# Upgraded battery that fits!



## Gnfanatic (Oct 2, 2013)

Looks good but fix the grd cable! doesnt look good going over the intake hose! How much was the batt? CCA?


----------



## XtremeRevolution (Jan 19, 2012)

Awesome! What car was a battery like that supposed to be an OEM replacement for?


----------



## brian v (Dec 25, 2011)

XS Power | Real Power, Unreal Performance


----------



## Nemesis719 (Jun 8, 2013)

465$ holy lord.....what's the benefit? 

Sent from AutoGuide.com Free App


----------



## Nemesis719 (Jun 8, 2013)

Do we have a higher amperage alternator yet available?

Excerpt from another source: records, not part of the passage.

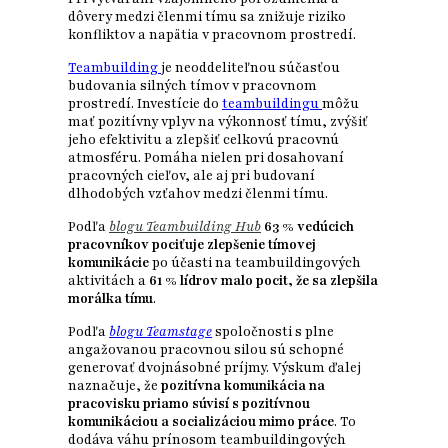
dôvery medzi členmi tímu sa znižuje riziko
konfliktov a napätia v pracovnom prostredí.
Teambuilding
je neoddeliteľnou súčasťou
budovania silných tímov v pracovnom
prostredí. Investície do
teambuildingu
môžu
mať pozitívny vplyv na výkonnosť tímu, zvýšiť
jeho efektivitu a zlepšiť celkovú pracovnú
atmosféru. Pomáha nielen pri dosahovaní
pracovných cieľov, ale aj pri budovaní
dlhodobých vzťahov medzi členmi tímu.
Podľa
blogu Teambuilding Hub
63 % vedúcich
pracovníkov pociťuje zlepšenie tímovej
komunikácie
po účasti na teambuildingových
aktivitách a
61 % lídrov malo pocit, že sa zlepšila
morálka tímu
.
Podľa
blogu Teamstage
spoločnosti s plne
angažovanou pracovnou silou sú schopné
generovať dvojnásobné príjmy. Výskum ďalej
naznačuje, že
pozitívna komunikácia na
pracovisku priamo súvisí s pozitívnou
komunikáciou a socializáciou mimo práce
. To
dodáva váhu prínosom teambuildingových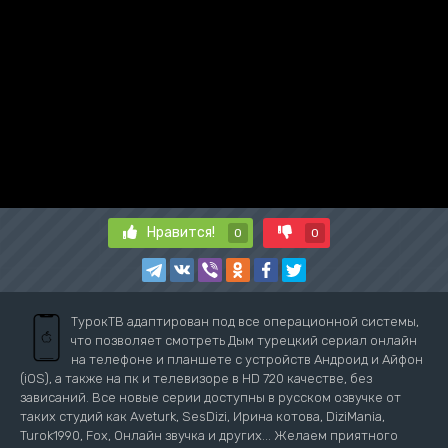
Нравится!
0
0
ТурокТВ адаптирован под все операционной системы,
что позволяет смотреть Дым турецкий сериал онлайн
на телефоне и планшете с устройств Андроид и Айфон
(iOS), а также на пк и телевизоре в HD 720 качестве, без
зависаний. Все новые серии доступны в русском озвучке от
таких студий как Aveturk, SesDizi, Ирина котова, DiziMania,
Turok1990, Fox, Онлайн звучка и других... Желаем приятного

Sent from AutoGuide.com Free App


----------



## trevor_geiger (Nov 29, 2012)

Wow that's nice to see that fit makes me happy I have an xs d4700 waiting to go under my hood.


----------



## Gnfanatic (Oct 2, 2013)

$465 and Made in China? I am lost for words.


----------



## hificruzer226 (Mar 27, 2013)

Darkrider  Just curious why you purchased the masconi amp but bought a rockford 360 processor? Did you notice while tuning with the 360 the software kept crashing?


----------



## louierocko (Mar 26, 2013)

The D4700 is a direct fit replacement. I have a D4800 as well. The D4900 might fit but I have not measured the battery tray yet. The link below shows the dimensions of all 3.

Sonic Electronix - Compare Products[]=66624&product_id[]=66623&product_id[]=66603


----------



## Darkrider (Jan 21, 2014)

Sorry that it's been a while since I've been around.



Gnfanatic said:


> Looks good but fix the grd cable! doesnt look good going over the intake hose! How much was the batt? CCA?

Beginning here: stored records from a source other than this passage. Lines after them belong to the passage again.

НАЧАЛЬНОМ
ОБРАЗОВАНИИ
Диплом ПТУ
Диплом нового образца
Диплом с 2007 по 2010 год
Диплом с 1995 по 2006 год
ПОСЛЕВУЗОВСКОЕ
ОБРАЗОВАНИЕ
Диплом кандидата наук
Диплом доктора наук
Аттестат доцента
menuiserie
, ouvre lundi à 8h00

It's not putting any pressure on any of the hoses or the intake and I don't plan on ever "showing" this car. My Camaro handles that duty 



> Nemesis719 said:
> 
> 
> > 465$ holy lord.....what's the benefit?
> ...


I got it for $280 shipped, from Amazon. With all the parts already in this car made in China (and France, and Japan, and Italy) I just think of it as a world-car.



hificruzer226 said:


> Darkrider  Just curious why you purchased the masconi amp but bought a rockford 360 processor? Did you notice while tuning with the 360 the software kept crashing?

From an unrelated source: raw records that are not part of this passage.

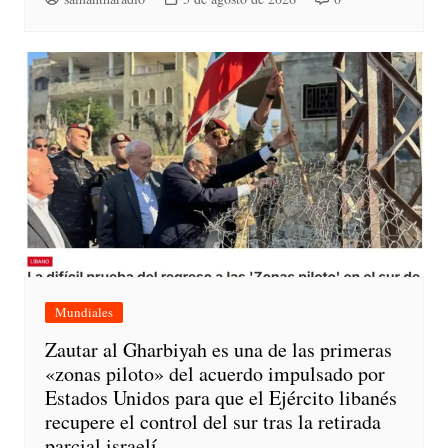
Mundiales
Zautar al Gharbiyah es una de las primeras
«zonas piloto» del acuerdo impulsado por
Estados Unidos para que el Ejército libanés
recupere el control del sur tras la retirada
parcial israelí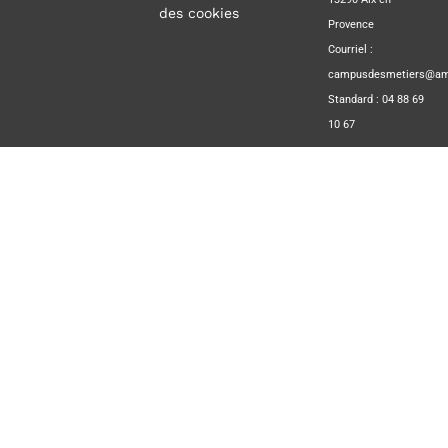
des cookies
Provence
Courriel :
campusdesmetiers@amp
Standard : 04 88 69
10 67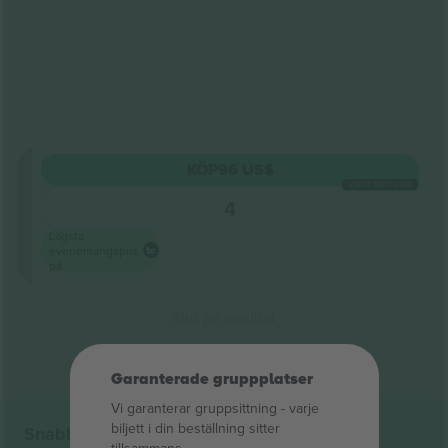
Pista
KÖP
96 US$
5.0 (51)
VARJE KATEGORI
Företagssäljare
4
E-biljett
Lägsta
evenemangspris
på
Slut på resultat
Garanterade gruppplatser
Vi garanterar gruppsittning ‑ varje
biljett i din beställning sitter
Snabblänkar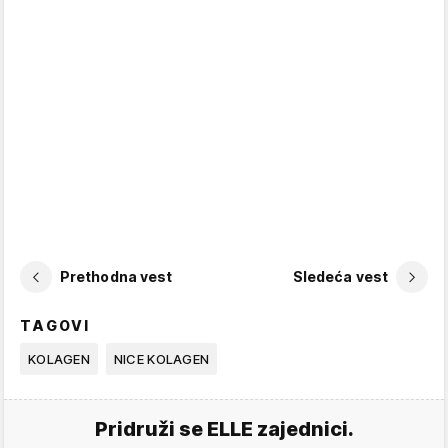
Prethodna vest
Sledeća vest
TAGOVI
KOLAGEN
NICE KOLAGEN
Pridruži se ELLE zajednici.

I already had the 3Sixty.3 (had it since late 2012 actually). I have not had any issues with the software while tuning. I have the latest version, latest firmware, and I use a pretty powerful laptop (Toshiba Satellite L855-S5171) while tuning. I love the 3Sixty.3 - with the remote "Punch Bass" it is the perfect DSP for me.


----------